I recently participated in a panel discussion at the annual meeting of the California Postsecondary Education Commission (CPEC) for recipients of Improving Teacher Quality Grants. We were discussing the practical challenges of conducting what has been dubbed scientifically-based research (SBR). While there is some debate over what types of research should fall under this heading, SBR almost always includes randomized trials (experiments) and quasi-experiments (close approximations to experiments) that are used to establish whether a program made a difference.
SBR is a hot topic because it has found favor with a number of influential funding organizations. Perhaps the most famous example is the US Department of Education, which vigorously advocates SBR and at times has made it a requirement for funding. The push for SBR is part of a larger, longer-term trend in which funders have been seeking greater certainty about the social utility of programs they fund.
However, SBR is not the only way to evaluate whether a program made a difference, and not all evaluations set out to do so (as is the case with needs assessment and formative evaluation). At the same time, not all evaluators want to or can conduct randomized trials. Consequently, the push for SBR has sparked considerable debate in the evaluation community.
In the course of this debate, proponents of SBR have frequently referred to randomized trials as the “gold standard” in research. As Love (2003) points out, this is an unfortunate metaphor-the gold standard is an obsolete and abandoned method of establishing the value of nation’s currency, not a reference to high quality (like a gold medal) or intrinsic value (like something made of solid gold). Nonetheless, the metaphor has caught on and its effect has been to set randomized trials on a pedestal and overstate their utility to some degree.
Perhaps a more useful approach would be to admit (with apologies to Winston Churchill) that randomized trials are the worst method for establishing that a program made a difference, except for every other method. This is not to say we should abandon randomized trials. On the contrary, we should use them whenever warranted to establish this sort of program-caused-outcome relationship, but in doing so we should admit that SBR has its limits and conduct randomized trials with our eyes open.
What are the limitations of SBR and do they completely undermine it? During our discussion at the CPEC annual meeting, panel member Robert Calfee posed the question of whether the gold standard is nothing more than fool’s gold. It is a good question, one that Pringle and Churchill (1995) addressed on a practical level and Kaptchuk (2001) investigated on a more technical level (in the latter case, raising the metaphorical stakes by asking if the gold standard was in fact a golden calf).
Unfortunately, I do not believe we fully appreciate the limitations of SBR in general and randomized trials in particular, especially when they are undertaken in situ as most evaluations demand. At the same time, we do not undertake them often enough nor get all that we can out of them.
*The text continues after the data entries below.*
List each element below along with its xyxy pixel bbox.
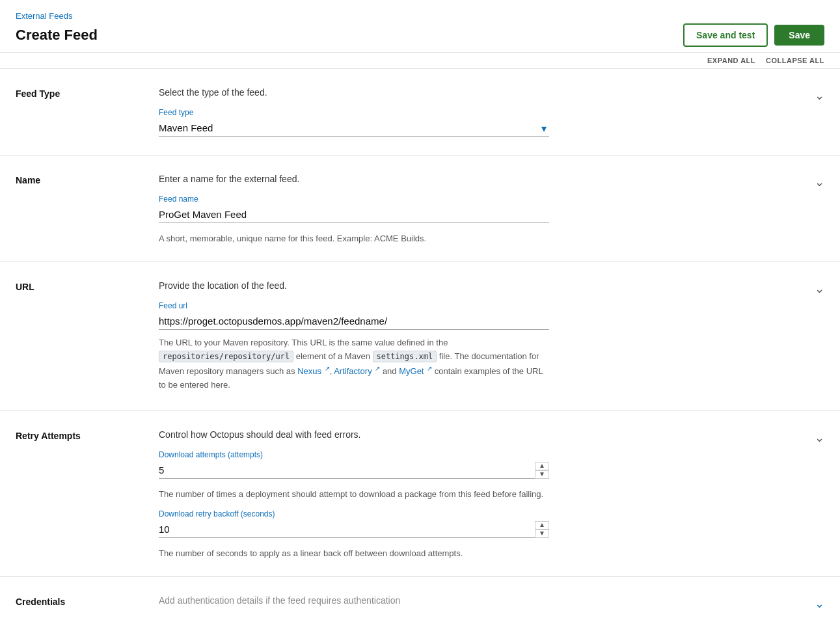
retry-toggle: ⌄: [804, 429, 824, 558]
url-desc-prefix: The URL to your Maven repository. This U…: [159, 338, 448, 347]
download-attempts-increment[interactable]: ▲: [535, 462, 549, 470]
nexus-link[interactable]: Nexus ↗: [297, 366, 329, 376]
retry-backoff-label: Download retry backoff (seconds): [159, 509, 804, 518]
page-container: External Feeds Create Feed Save and test…: [0, 0, 840, 618]
feed-type-select[interactable]: Maven Feed NuGet Feed npm Feed Docker Fe…: [159, 120, 549, 137]
section-content-name: Enter a name for the external feed. Feed…: [159, 174, 804, 243]
feed-url-input[interactable]: https://proget.octopusdemos.app/maven2/f…: [159, 313, 549, 330]
section-label-col-feed-type: Feed Type: [16, 87, 159, 137]
url-description: Provide the location of the feed.: [159, 280, 804, 291]
url-description-detail: The URL to your Maven repository. This U…: [159, 336, 549, 392]
download-attempts-wrapper: 5 ▲ ▼: [159, 462, 549, 479]
retry-backoff-decrement[interactable]: ▼: [535, 530, 549, 538]
name-label: Name: [16, 175, 159, 185]
feed-name-hint: A short, memorable, unique name for this…: [159, 234, 804, 243]
section-feed-type: Feed Type Select the type of the feed. F…: [0, 69, 840, 155]
url-desc-middle: element of a Maven: [296, 351, 373, 361]
myget-link[interactable]: MyGet ↗: [399, 366, 432, 376]
url-toggle: ⌄: [804, 280, 824, 392]
section-retry-attempts: Retry Attempts Control how Octopus shoul…: [0, 411, 840, 577]
retry-label: Retry Attempts: [16, 431, 159, 441]
header-row: Create Feed Save and test Save: [16, 23, 824, 47]
url-collapse-icon[interactable]: ⌄: [815, 282, 824, 296]
feed-type-field-label: Feed type: [159, 108, 804, 117]
section-label-col-name: Name: [16, 174, 159, 243]
section-credentials-inner: Credentials Add authentication details i…: [0, 577, 840, 618]
artifactory-link[interactable]: Artifactory ↗: [334, 366, 380, 376]
feed-type-label: Feed Type: [16, 88, 159, 99]
retry-collapse-icon[interactable]: ⌄: [815, 431, 824, 445]
retry-backoff-increment[interactable]: ▲: [535, 521, 549, 530]
section-label-col-credentials: Credentials: [16, 595, 159, 611]
retry-description: Control how Octopus should deal with fee…: [159, 429, 804, 440]
name-collapse-icon[interactable]: ⌄: [815, 175, 824, 189]
credentials-description: Add authentication details if the feed r…: [159, 595, 804, 606]
save-button[interactable]: Save: [774, 25, 824, 46]
download-attempts-label: Download attempts (attempts): [159, 450, 804, 459]
feed-name-input[interactable]: ProGet Maven Feed: [159, 206, 549, 223]
feed-type-collapse-icon[interactable]: ⌄: [815, 88, 824, 103]
retry-backoff-input[interactable]: 10: [159, 521, 549, 538]
page-title: Create Feed: [16, 27, 98, 44]
header-buttons: Save and test Save: [683, 23, 824, 47]
download-attempts-spinner: ▲ ▼: [535, 462, 549, 479]
section-feed-type-inner: Feed Type Select the type of the feed. F…: [0, 69, 840, 155]
url-label: URL: [16, 282, 159, 292]
feed-name-field-label: Feed name: [159, 195, 804, 204]
section-label-col-url: URL: [16, 280, 159, 392]
retry-backoff-spinner: ▲ ▼: [535, 521, 549, 538]
section-content-feed-type: Select the type of the feed. Feed type M…: [159, 87, 804, 137]
breadcrumb[interactable]: External Feeds: [16, 11, 72, 21]
credentials-toggle: ⌄: [804, 595, 824, 611]
section-content-retry: Control how Octopus should deal with fee…: [159, 429, 804, 558]
myget-external-icon: ↗: [427, 365, 432, 372]
section-content-credentials: Add authentication details if the feed r…: [159, 595, 804, 611]
section-url-inner: URL Provide the location of the feed. Fe…: [0, 262, 840, 410]
page-header: External Feeds Create Feed Save and test…: [0, 0, 840, 53]
feed-type-description: Select the type of the feed.: [159, 87, 804, 98]
url-code-badge-1: repositories/repository/url: [159, 351, 293, 362]
download-attempts-input[interactable]: 5: [159, 462, 549, 479]
feed-type-toggle: ⌄: [804, 87, 824, 137]
section-credentials: Credentials Add authentication details i…: [0, 577, 840, 618]
download-attempts-hint: The number of times a deployment should …: [159, 489, 804, 499]
url-code-badge-2: settings.xml: [373, 351, 437, 362]
name-toggle: ⌄: [804, 174, 824, 243]
nexus-external-icon: ↗: [325, 365, 330, 372]
feed-type-select-wrapper: Maven Feed NuGet Feed npm Feed Docker Fe…: [159, 120, 549, 137]
section-retry-inner: Retry Attempts Control how Octopus shoul…: [0, 411, 840, 576]
artifactory-external-icon: ↗: [375, 365, 380, 372]
feed-url-field-label: Feed url: [159, 301, 804, 310]
section-name: Name Enter a name for the external feed.…: [0, 155, 840, 262]
section-name-inner: Name Enter a name for the external feed.…: [0, 155, 840, 262]
save-and-test-button[interactable]: Save and test: [683, 23, 768, 47]
expand-all-button[interactable]: EXPAND ALL: [707, 57, 755, 64]
credentials-expand-icon[interactable]: ⌄: [815, 597, 824, 611]
section-label-col-retry: Retry Attempts: [16, 429, 159, 558]
url-and-text: and: [383, 366, 399, 376]
expand-collapse-row: EXPAND ALL COLLAPSE ALL: [0, 53, 840, 69]
retry-backoff-wrapper: 10 ▲ ▼: [159, 521, 549, 538]
section-content-url: Provide the location of the feed. Feed u…: [159, 280, 804, 392]
retry-backoff-hint: The number of seconds to apply as a line…: [159, 548, 804, 558]
section-url: URL Provide the location of the feed. Fe…: [0, 262, 840, 411]
credentials-label: Credentials: [16, 597, 159, 607]
download-attempts-decrement[interactable]: ▼: [535, 470, 549, 479]
name-description: Enter a name for the external feed.: [159, 174, 804, 184]
collapse-all-button[interactable]: COLLAPSE ALL: [766, 57, 824, 64]
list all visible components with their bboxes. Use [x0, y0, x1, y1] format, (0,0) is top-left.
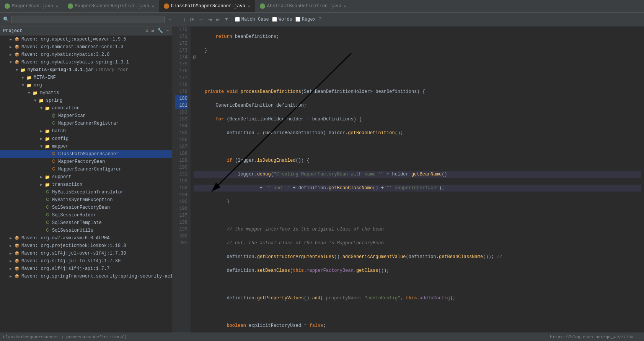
code-line-175: GenericBeanDefinition definition; — [194, 102, 641, 109]
sidebar-item-transaction[interactable]: ▶ 📁 transaction — [0, 181, 172, 188]
sidebar-item-maven10[interactable]: ▶ 📦 Maven: org.springframework.security:… — [0, 273, 172, 280]
sidebar-item-sqlsessionutils[interactable]: ▶ C SqlSessionUtils — [0, 227, 172, 234]
maven6-label: Maven: org.projectlombok:lombok:1.18.8 — [21, 243, 126, 248]
sidebar-item-classpathscanner[interactable]: ▶ C ClassPathMapperScanner — [0, 150, 172, 158]
mybatissystemexception-file-icon: C — [44, 197, 51, 203]
sidebar-item-maven7[interactable]: ▶ 📦 Maven: org.slf4j:jcl-over-slf4j:1.7.… — [0, 250, 172, 257]
match-case-checkbox[interactable] — [235, 17, 240, 22]
tab-label-abstractBeanDefinition: AbstractBeanDefinition.java — [267, 3, 341, 9]
sidebar-item-mapperfactorybean[interactable]: ▶ C MapperFactoryBean — [0, 158, 172, 166]
sidebar-item-mapperscannerregistrar[interactable]: ▶ C MapperScannerRegistrar — [0, 120, 172, 127]
config-icon: 📁 — [44, 136, 51, 142]
support-label: support — [52, 174, 71, 180]
config-label: config — [52, 136, 68, 141]
support-icon: 📁 — [44, 174, 51, 180]
tab-close-abstractBeanDefinition[interactable]: ✕ — [344, 4, 346, 9]
url-display: https://blog.csdn.net/qq_41977780... — [550, 335, 641, 339]
code-line-190 — [194, 309, 641, 315]
tab-abstractBeanDefinition[interactable]: AbstractBeanDefinition.java ✕ — [255, 0, 351, 12]
tab-mapperScannerRegistrar[interactable]: MapperScannerRegistrar.java ✕ — [63, 0, 159, 12]
sidebar-item-maven8[interactable]: ▶ 📦 Maven: org.slf4j:jul-to-slf4j:1.7.30 — [0, 257, 172, 265]
sidebar-header: Project ⚙ ⇄ 🔧 − — [0, 26, 172, 36]
code-line-180: logger.debug("Creating MapperFactoryBean… — [194, 171, 641, 178]
match-case-label[interactable]: Match Case — [235, 17, 269, 22]
sidebar-item-maven6[interactable]: ▶ 📦 Maven: org.projectlombok:lombok:1.18… — [0, 242, 172, 250]
sidebar-item-mapperscannerconfigurer[interactable]: ▶ C MapperScannerConfigurer — [0, 166, 172, 173]
sqlsessionholder-file-icon: C — [44, 212, 51, 218]
maven3-label: Maven: org.mybatis:mybatis:3.2.8 — [21, 52, 109, 57]
search-input-wrap — [11, 16, 165, 23]
sidebar-item-mybatisexceptiontranslator[interactable]: ▶ C MyBatisExceptionTranslator — [0, 188, 172, 196]
annotation-icon: 📁 — [44, 105, 51, 111]
sidebar-item-mybatis[interactable]: ▼ 📁 mybatis — [0, 89, 172, 97]
mapperscannerregistrar-label: MapperScannerRegistrar — [58, 121, 119, 126]
search-bar: 🔍 ← ↑ ↓ ⟳ → ⇥ ⇤ ▼ Match Case Words Regex… — [0, 13, 644, 26]
sidebar-item-maven4[interactable]: ▼ 📦 Maven: org.mybatis:mybatis-spring:1.… — [0, 58, 172, 66]
org-icon: 📁 — [26, 82, 32, 88]
batch-label: batch — [52, 128, 66, 134]
sidebar-item-maven5[interactable]: ▶ 📦 Maven: org.ow2.asm:asm:6.0_ALPHA — [0, 234, 172, 242]
search-nav-down[interactable]: ↓ — [183, 16, 187, 23]
minimize-icon[interactable]: − — [166, 28, 169, 34]
tab-close-mapperScannerRegistrar[interactable]: ✕ — [152, 4, 154, 9]
search-input[interactable] — [14, 17, 162, 22]
sidebar-item-mapperscan[interactable]: ▶ @ MapperScan — [0, 112, 172, 120]
tab-classPathMapperScanner[interactable]: ClassPathMapperScanner.java ✕ — [159, 0, 255, 12]
tab-close-mapperScan[interactable]: ✕ — [55, 4, 58, 9]
gear-icon[interactable]: 🔧 — [157, 28, 163, 34]
mapperscannerregistrar-file-icon: C — [51, 120, 57, 127]
mapperscannerconfigurer-file-icon: C — [51, 166, 57, 172]
search-nav-left[interactable]: ← — [167, 16, 174, 23]
tab-close-classPathMapperScanner[interactable]: ✕ — [248, 4, 250, 9]
sidebar-item-support[interactable]: ▶ 📁 support — [0, 173, 172, 181]
sidebar-item-maven3[interactable]: ▶ 📦 Maven: org.mybatis:mybatis:3.2.8 — [0, 51, 172, 58]
code-line-187: definition.setBeanClass(this.mapperFacto… — [194, 267, 641, 274]
sidebar: Project ⚙ ⇄ 🔧 − ▶ 📦 Maven: org.aspectj:a… — [0, 26, 172, 333]
search-nav-refresh[interactable]: ⟳ — [189, 16, 195, 23]
maven5-label: Maven: org.ow2.asm:asm:6.0_ALPHA — [21, 235, 109, 241]
regex-checkbox[interactable] — [295, 17, 300, 22]
tab-icon-mapperScan — [5, 3, 10, 9]
sqlsessionfactorybean-file-icon: C — [44, 205, 51, 211]
words-checkbox[interactable] — [272, 17, 277, 22]
search-nav-collapse[interactable]: ⇤ — [215, 16, 221, 23]
split-icon[interactable]: ⇄ — [152, 28, 154, 34]
sidebar-item-spring[interactable]: ▼ 📁 spring — [0, 97, 172, 104]
tab-label-mapperScannerRegistrar: MapperScannerRegistrar.java — [75, 3, 149, 9]
settings-icon[interactable]: ⚙ — [145, 28, 148, 34]
sidebar-item-sqlsessionfactorybean[interactable]: ▶ C SqlSessionFactoryBean — [0, 204, 172, 211]
code-content[interactable]: return beanDefinitions; } private void p… — [191, 26, 644, 333]
tab-icon-mapperScannerRegistrar — [68, 3, 73, 9]
sidebar-item-mybatissystemexception[interactable]: ▶ C MyBatisSystemException — [0, 196, 172, 204]
sidebar-item-maven2[interactable]: ▶ 📦 Maven: org.hamcrest:hamcrest-core:1.… — [0, 43, 172, 51]
words-label[interactable]: Words — [272, 17, 292, 22]
mybatissystemexception-label: MyBatisSystemException — [52, 197, 112, 203]
sidebar-item-metainf[interactable]: ▶ 📁 META-INF — [0, 74, 172, 81]
regex-label[interactable]: Regex — [295, 17, 316, 22]
mapperscan-label: MapperScan — [58, 113, 86, 119]
sidebar-item-config[interactable]: ▶ 📁 config — [0, 135, 172, 143]
jar-icon: 📁 — [20, 67, 26, 73]
tab-mapperScan[interactable]: MapperScan.java ✕ — [0, 0, 63, 12]
search-help[interactable]: ? — [319, 16, 322, 22]
maven-icon-3: 📦 — [14, 52, 20, 58]
maven-icon-6: 📦 — [14, 243, 20, 249]
sidebar-item-sqlsessiontemplate[interactable]: ▶ C SqlSessionTemplate — [0, 219, 172, 227]
maven-icon-9: 📦 — [14, 266, 20, 272]
sidebar-item-jar1[interactable]: ▼ 📁 mybatis-spring-1.3.1.jar library roo… — [0, 66, 172, 74]
classpathscanner-file-icon: C — [51, 151, 57, 157]
sidebar-item-org[interactable]: ▼ 📁 org — [0, 81, 172, 89]
search-nav-expand[interactable]: ⇥ — [207, 16, 213, 23]
sidebar-item-sqlsessionholder[interactable]: ▶ C SqlSessionHolder — [0, 211, 172, 219]
sidebar-item-annotation[interactable]: ▼ 📁 annotation — [0, 104, 172, 112]
search-nav-up[interactable]: ↑ — [176, 16, 180, 23]
search-nav-right[interactable]: → — [197, 16, 204, 23]
code-editor[interactable]: 170 171 172 173 174 175 176 177 178 179 … — [172, 26, 644, 333]
sidebar-item-maven9[interactable]: ▶ 📦 Maven: org.slf4j:slf4j-api:1.7.7 — [0, 265, 172, 273]
code-line-191: boolean explicitFactoryUsed = false; — [194, 322, 641, 329]
sidebar-item-batch[interactable]: ▶ 📁 batch — [0, 127, 172, 135]
sidebar-item-mapper[interactable]: ▼ 📁 mapper — [0, 143, 172, 150]
code-line-182: } — [194, 198, 641, 205]
maven-icon-7: 📦 — [14, 250, 20, 257]
sidebar-item-maven1[interactable]: ▶ 📦 Maven: org.aspectj:aspectjweaver:1.9… — [0, 36, 172, 43]
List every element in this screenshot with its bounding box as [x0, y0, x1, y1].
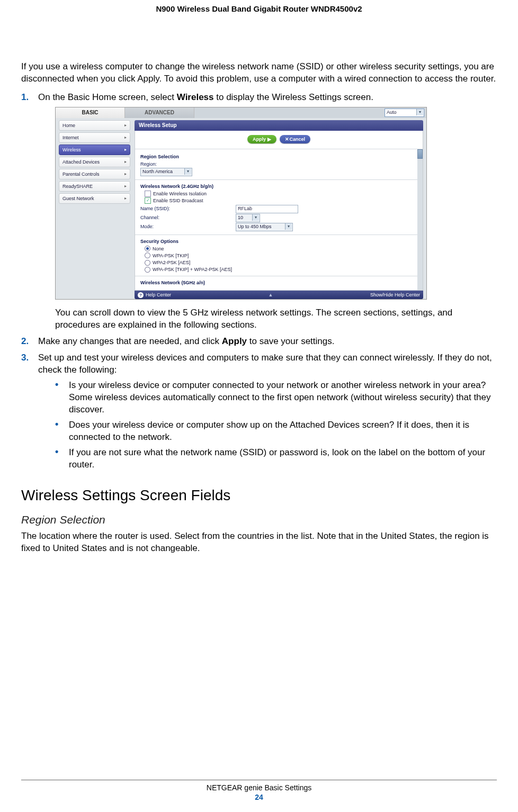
intro-paragraph: If you use a wireless computer to change… — [21, 61, 497, 85]
step-3-text: Set up and test your wireless devices an… — [38, 353, 492, 375]
sidebar-item-guest[interactable]: Guest Network — [59, 193, 130, 204]
sidebar-item-internet[interactable]: Internet — [59, 132, 130, 143]
step-2-pre: Make any changes that are needed, and cl… — [38, 336, 222, 346]
step-2-bold: Apply — [222, 336, 247, 346]
band-24-title: Wireless Network (2.4GHz b/g/n) — [140, 183, 412, 190]
radio-both-label: WPA-PSK [TKIP] + WPA2-PSK [AES] — [153, 266, 232, 273]
isolation-checkbox[interactable] — [145, 191, 151, 197]
radio-aes-label: WPA2-PSK [AES] — [153, 259, 190, 266]
broadcast-label: Enable SSID Broadcast — [153, 197, 203, 204]
radio-aes[interactable] — [145, 260, 150, 266]
step-1: On the Basic Home screen, select Wireles… — [21, 92, 497, 331]
radio-tkip-label: WPA-PSK [TKIP] — [153, 252, 189, 259]
band-5-title: Wireless Network (5GHz a/n) — [140, 279, 412, 286]
mode-select[interactable]: Up to 450 Mbps — [236, 223, 293, 231]
bullet-3: If you are not sure what the network nam… — [55, 447, 497, 471]
radio-none[interactable] — [145, 246, 150, 251]
step-2-post: to save your settings. — [247, 336, 334, 346]
security-title: Security Options — [140, 238, 412, 245]
sidebar-item-home[interactable]: Home — [59, 120, 130, 131]
page-header-title: N900 Wireless Dual Band Gigabit Router W… — [21, 0, 497, 29]
footer-page-number: 24 — [0, 793, 518, 801]
help-toggle-label[interactable]: Show/Hide Help Center — [370, 291, 420, 299]
broadcast-checkbox[interactable]: ✓ — [145, 197, 151, 204]
region-paragraph: The location where the router is used. S… — [21, 530, 497, 555]
router-ui-screenshot: BASIC ADVANCED Auto Home Internet Wirele… — [55, 107, 427, 300]
radio-both[interactable] — [145, 267, 150, 273]
mode-label: Mode: — [140, 223, 236, 230]
cancel-button[interactable]: ✕Cancel — [280, 135, 310, 143]
bullet-2: Does your wireless device or computer sh… — [55, 419, 497, 444]
step-3: Set up and test your wireless devices an… — [21, 352, 497, 471]
region-select[interactable]: North America — [140, 168, 192, 176]
sidebar: Home Internet Wireless Attached Devices … — [56, 118, 132, 300]
ssid-input[interactable]: RFLab — [236, 205, 298, 213]
isolation-label: Enable Wireless Isolation — [153, 191, 207, 197]
sidebar-item-attached[interactable]: Attached Devices — [59, 157, 130, 167]
radio-tkip[interactable] — [145, 252, 150, 258]
region-section-title: Region Selection — [140, 154, 412, 160]
ssid-label: Name (SSID): — [140, 205, 236, 212]
help-icon: ? — [138, 292, 144, 298]
tab-advanced[interactable]: ADVANCED — [125, 107, 194, 118]
footer-title: NETGEAR genie Basic Settings — [0, 783, 518, 792]
step-2: Make any changes that are needed, and cl… — [21, 336, 497, 348]
step-1-pre: On the Basic Home screen, select — [38, 92, 177, 102]
channel-select[interactable]: 10 — [236, 214, 260, 222]
section-heading: Wireless Settings Screen Fields — [21, 487, 497, 504]
help-label: Help Center — [146, 291, 171, 299]
sidebar-item-readyshare[interactable]: ReadySHARE — [59, 181, 130, 192]
bullet-1: Is your wireless device or computer conn… — [55, 380, 497, 416]
apply-button[interactable]: Apply ▶ — [247, 135, 276, 143]
step-1-note: You can scroll down to view the 5 GHz wi… — [38, 307, 497, 331]
radio-none-label: None — [153, 246, 164, 252]
tab-basic[interactable]: BASIC — [56, 107, 125, 118]
step-1-post: to display the Wireless Settings screen. — [214, 92, 373, 102]
chevron-up-icon: ▲ — [269, 292, 273, 297]
sidebar-item-wireless[interactable]: Wireless — [59, 145, 130, 155]
sidebar-item-parental[interactable]: Parental Controls — [59, 169, 130, 179]
region-label: Region: — [140, 161, 236, 167]
page-footer: NETGEAR genie Basic Settings 24 — [0, 780, 518, 801]
subsection-heading: Region Selection — [21, 513, 497, 526]
step-1-bold: Wireless — [177, 92, 214, 102]
panel-title: Wireless Setup — [135, 120, 423, 131]
language-select[interactable]: Auto — [385, 109, 424, 117]
channel-label: Channel: — [140, 214, 236, 221]
help-bar[interactable]: ? Help Center ▲ Show/Hide Help Center — [135, 291, 423, 299]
When the discussion turns to how we can go about this, the emphasis is usually on the statistical (How can we fix problems with our evaluation using sophisticated statistical methods?) rather than the logistical (How do we prevent problems in the first place?). And the most difficult part of science is never discussed-accepting that we evaluate programs because their effectiveness is an open question and the possibility exists that they might not live up to their promise.
This stance can be difficult to embrace. After all, we want the programs we work with to be successful and the people they serve to be better off. Yet difficult as it may be, it is this stance-not a research method-that is the cornerstone of scientifically-based research and the root of our desire to conduct the most rigorous evaluations possible.